Orang yang pendengarannya normal audiogram-nya terletak antara 0 sampai 20 desibel. Lebih dari 30 desibel berarti sudah ada gangguan, dengan rentangan sampai 100 desibel. Audiogram dari 30 sampai 40 desibel termasuk gangguan ringan. Dari 40 sampai 60 desibel disebut sedang, sedang antara 60 sampai 90 desibel sudah berat. Sebagai gambaran, bunyi mesin bor jalanan sama dengan 100 desibel. Mesin pesawat terbang 120 desibel. Sedang ruangan yang tenang kira-kira sekitar 30 sampai 40 desibel.

Gangguan pendengaran pada balita

Selain melakukan penanganan terhadap penderita dewasa dan lansia, hal yang sangat penting adalah pemantauan dan penanganan gangguan pendengaran di kalangan balita. Menurut konstatasi WHO atau Organisasi Kesehatan Sedunia satu dari seribu bayi yang lahir normal, atau lahir tepat pada waktunya, menderita gangguan pendengaran. Bagi Indonesia yang berpenduduk sekitar 200 juta jiwa, dengan kenaikan jumlah penduduk dua persen setahun, maka jumlah itu akan cukup besar dan menuntut perhatian.
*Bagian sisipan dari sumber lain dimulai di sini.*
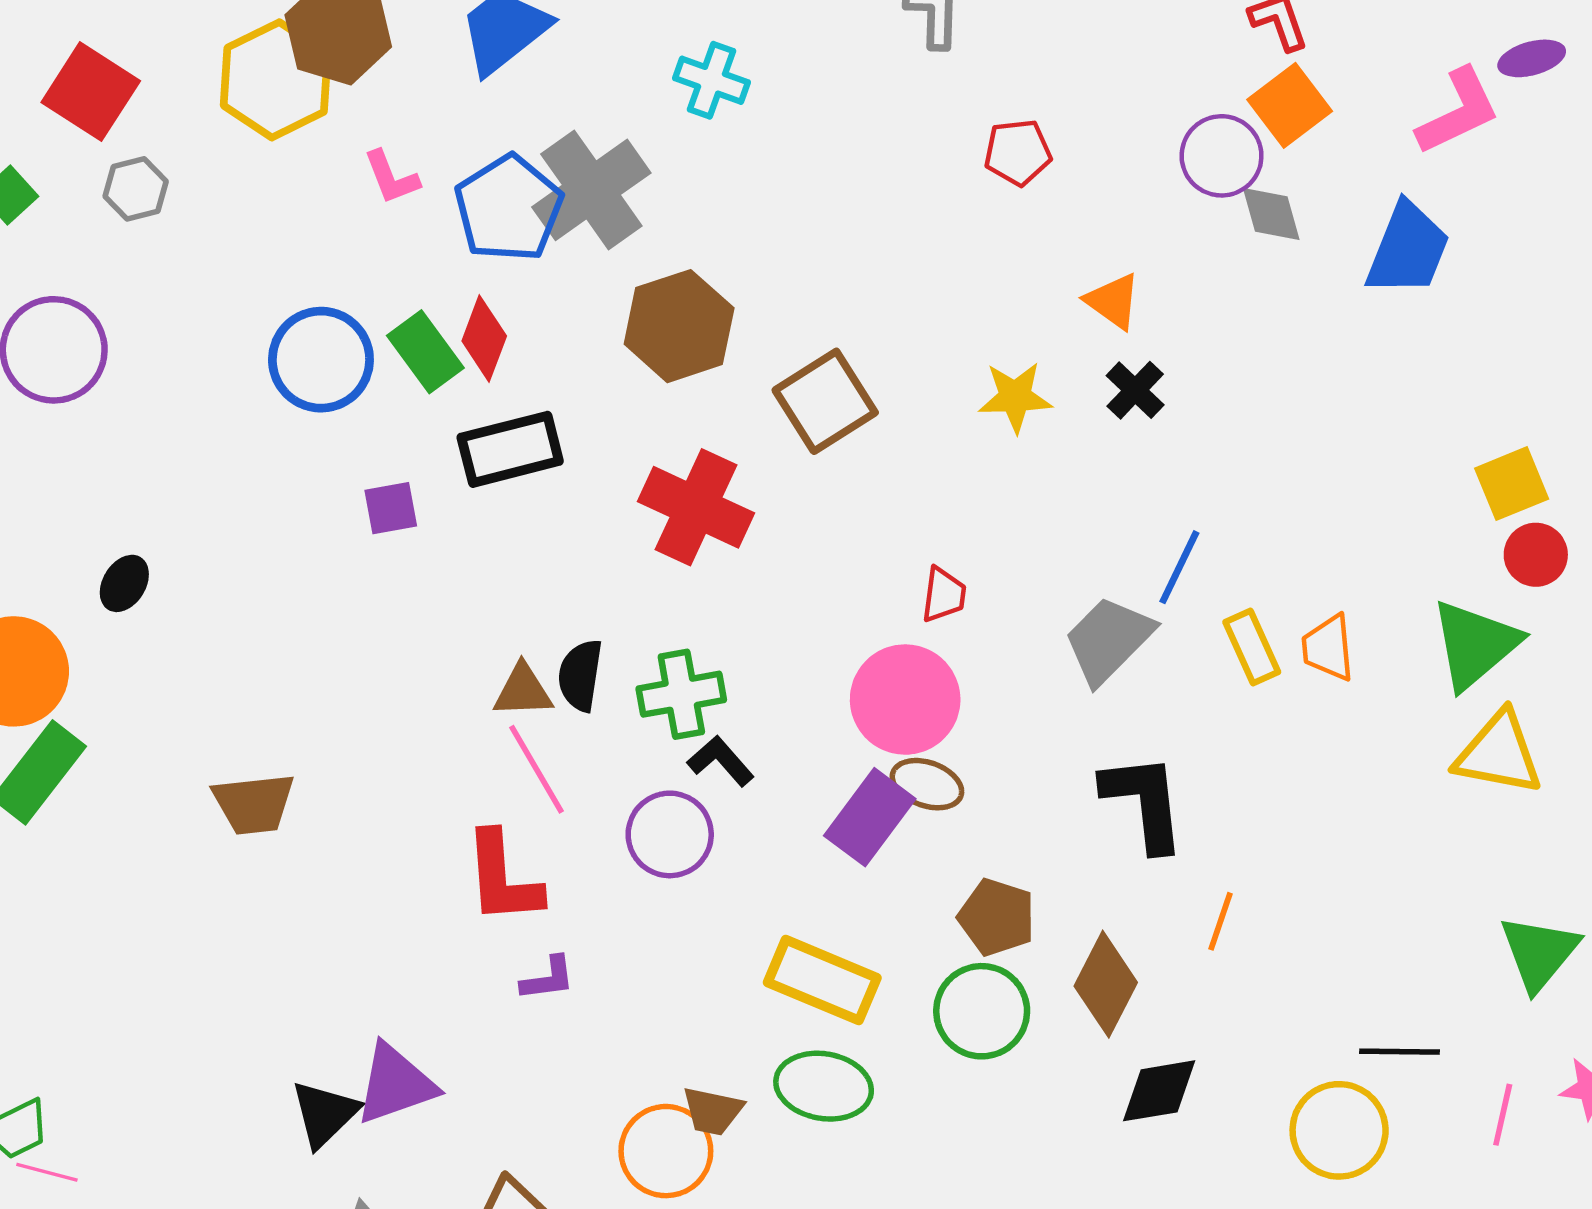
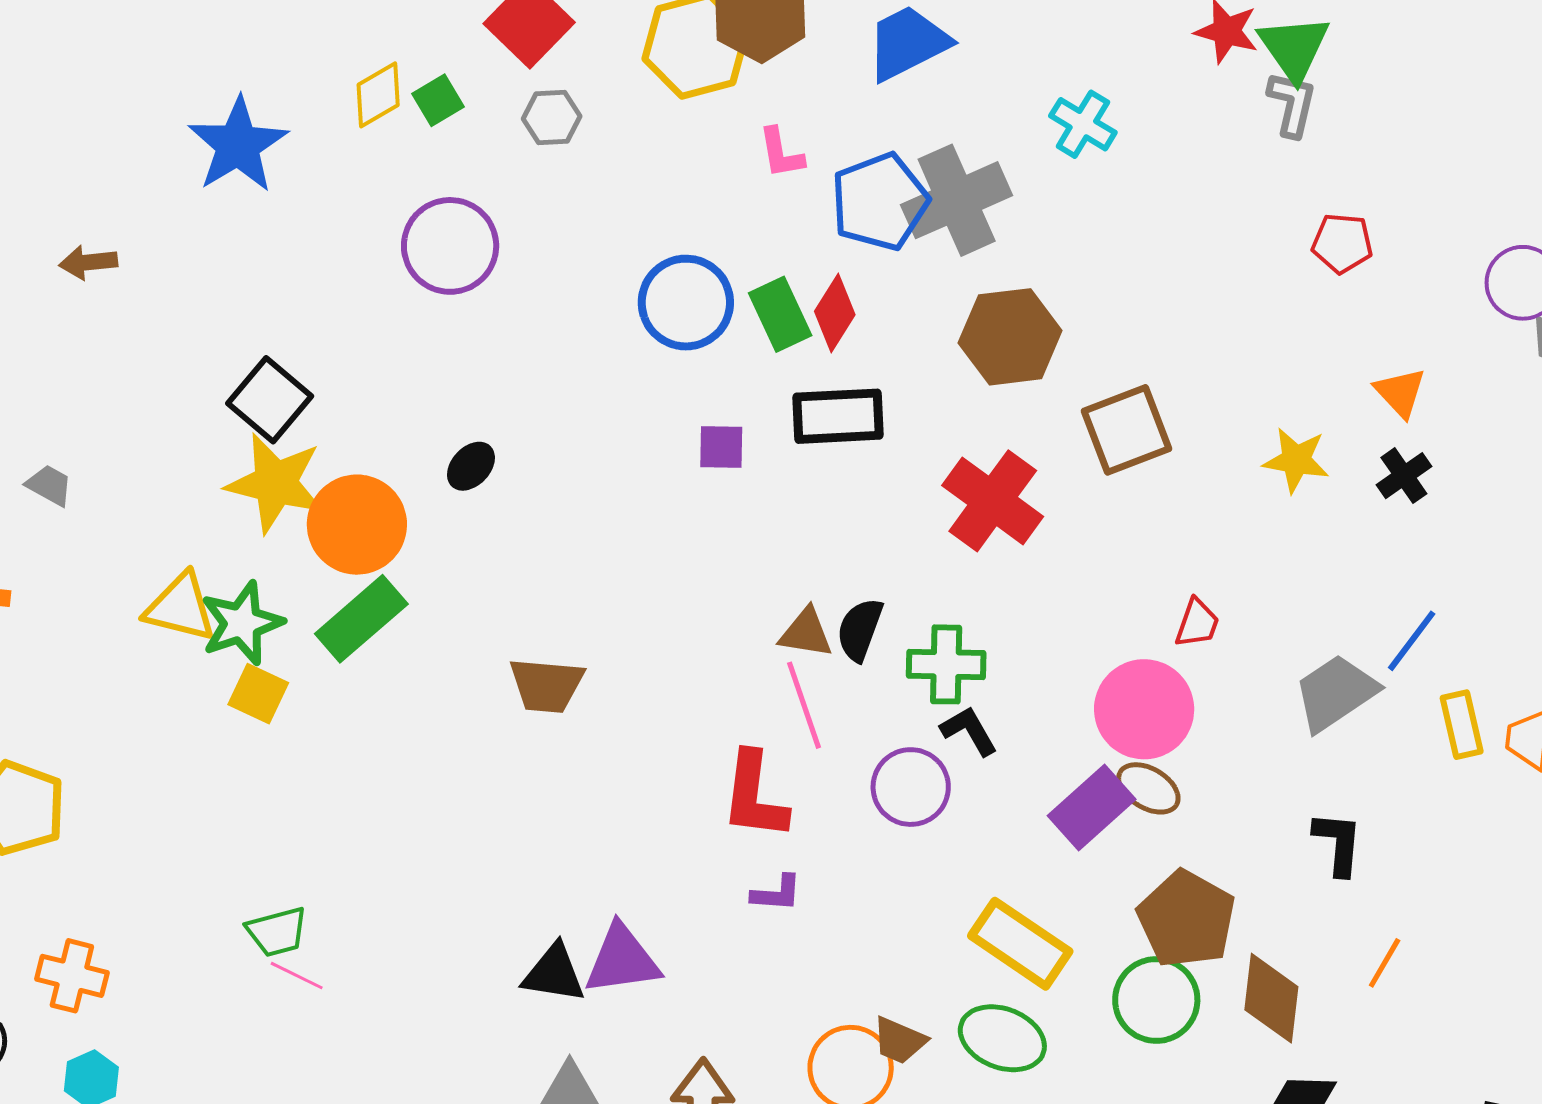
black L-shape: (1144, 802) -> (1338, 843), size x0.7
brown pentagon: (997, 917) -> (1186, 919), size x1.4
brown diamond: (1106, 984) -> (1271, 998), turned -32
black triangle: (325, 1114) -> (554, 973), turned 42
Pentingnya penemuan dini gangguan pada balita

Gangguan pendengaran yang dialami para balita harus diupayakan dan ditemukan sedini mungkin. Kalau bisa ketika umurnya masih di bawah tiga tahun dan kalau mungkin bahkan sebelum berumur satu tahun. Karena gangguan pendengaran yang berat pada bayi sangat mempengaruhi kemampuan berbicara dan perkembangan kecerdasan bayi tersebut di kemudian hari. Yang harus dipantau adalah keadaan pendengaran bayi yang belum bisa apa-apa, yaitu bayi prematur. Bayi prematur atau bayi yang lahir terlalu awal, sering terkena gangguan pendengaran. Juga bayi yang lahirnya sulit, sehingga sering mengalami kekurangan oksigen di tubuhnya, mudah terkena gangguan pendengaran.